The shared lesson of these two stories: Surveillance is simultaneously a threat and an opportunity to build a better, more humane world. Why not devise a way to use the positive power of surveillance to make society healthier, happier, and more prosperous, while keeping the downsides sufficiently in check to protect the public?


We need a social compact for the surveillance age, one that codifies the values guiding our use of these technologies, so we can make the tradeoffs wisely. It might include the following:

1. Individual citizens own their personal data. This could involve what MIT Professor Alex Pentland calls a “New Deal on Data” that would give people the ability to see what’s being collected about them and choose to opt in or out. Government could mandate that the surveillance industry guarantees people access to their data and gives them final say over its uses.

2. Government has the right to use our data in anonymized, aggregate form for promoting the public good. For example, the government could use anonymized data to help public health officials meet a new challenge. Just as voting is mandatory in some countries like Australia, sharing some kinds of anonymized personal data with the government for the benefit of the public good — say, to prevent a pandemic — could also be part of our duty as citizens.

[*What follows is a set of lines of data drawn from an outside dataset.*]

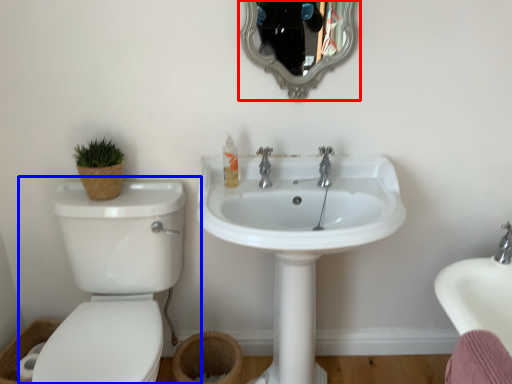 Question: Among these objects, which one is nearest to the camera, mirror (highlighted by a red box) or toilet (highlighted by a blue box)?

Choices:
 (A) mirror
 (B) toilet

Answer: (B) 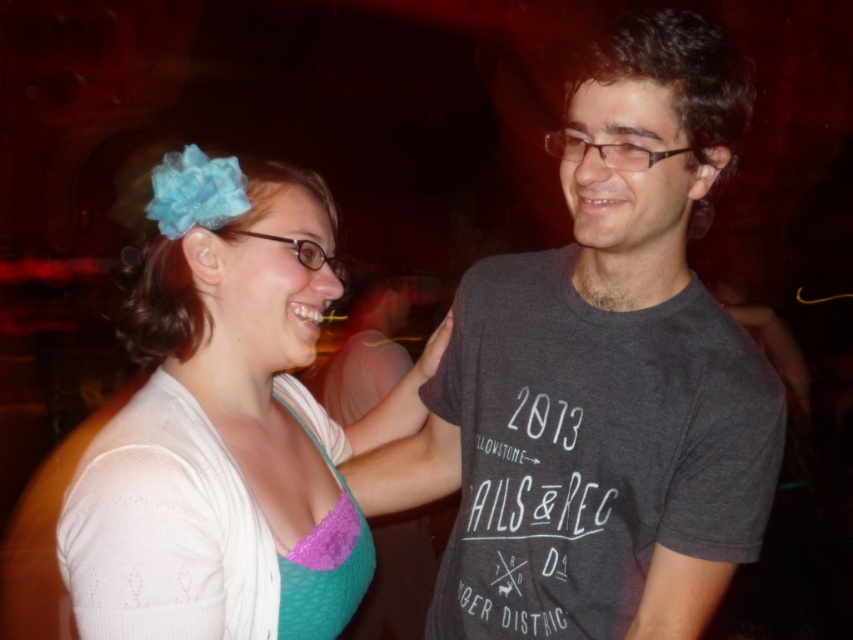 What is the relationship between the size of the matte blue fabric flower at upper left and the purple lace bikini top at left?

The matte blue fabric flower at upper left is larger in size than the purple lace bikini top at left. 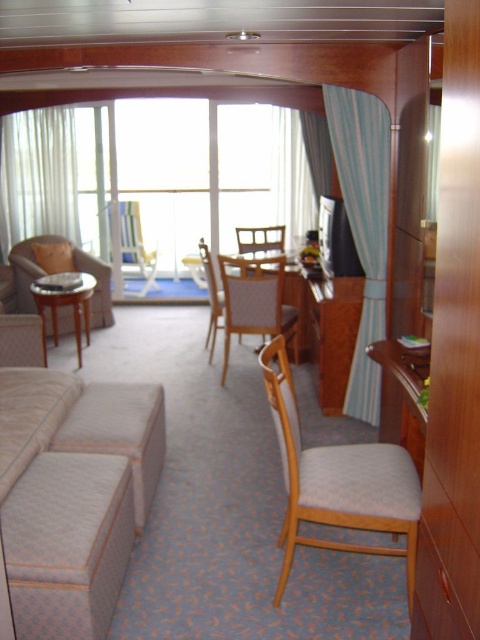 Question: Which object is closer to the camera taking this photo?

Choices:
 (A) blue striped curtain at upper center
 (B) white sheer curtains at left

Answer: (A)

Question: Can you confirm if blue striped curtain at right is smaller than light beige fabric couch at left?

Choices:
 (A) yes
 (B) no

Answer: (A)

Question: Can you confirm if blue striped curtain at right is positioned above light beige fabric couch at left?

Choices:
 (A) no
 (B) yes

Answer: (A)

Question: Which point is closer to the camera?

Choices:
 (A) (140, 243)
 (B) (63, 448)
 (C) (25, 291)

Answer: (B)

Question: Which of the following is the closest to the observer?

Choices:
 (A) white sheer curtains at left
 (B) light beige fabric armchair at center
 (C) light gray fabric chair at center
 (D) blue striped curtain at right

Answer: (D)

Question: Does light beige fabric couch at lower left have a lesser width compared to blue striped curtain at right?

Choices:
 (A) yes
 (B) no

Answer: (B) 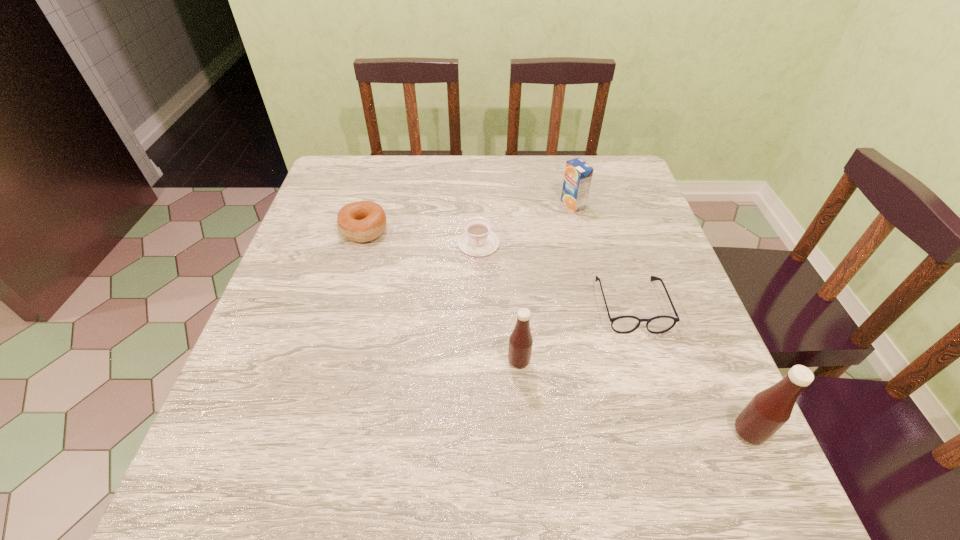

3. Explicit limits on the government’s use of our data and on the use of algorithmic decision-making in sensitive areas, such as granting parole or allocating medical care. An independent agency could be tasked with oversight and enforcement of these limits. This agency might allow the government to access citizen data under very specific circumstances — for criminal investigations or matters of national security — while updating existing privacy laws to prevent the executive branch from using these technologies to track our individual movements or use our data for political purposes.


4. Citizen surveillance of the government. Citizens would be encouraged to track government operations to assess their effectiveness and fairness. Imagine a future in which individuals could surveil both government officials and algorithms used for public programs, and call out bad ones the way Frazier called out the cops.

If we’ve gained any wisdom about technology in the last few months, it’s that the surveillance puzzle is more complicated and nuanced than it often seems. These tools can be a force for ill or for good. We need to sit down as a society and sort out the difference, so we can steer this fractured world to a better place.

Iyad Rahwan, who was an associate professor at MIT for the past five years, is the director of the new Center for Humans and Machines at the Max Planck Institute in Berlin. William Powers, a former MIT research scientist, is a visiting scholar at the Center for Humans and Machines. He is the author of “Hamlet’s BlackBerry: Building a Good Life in the Digital Age.”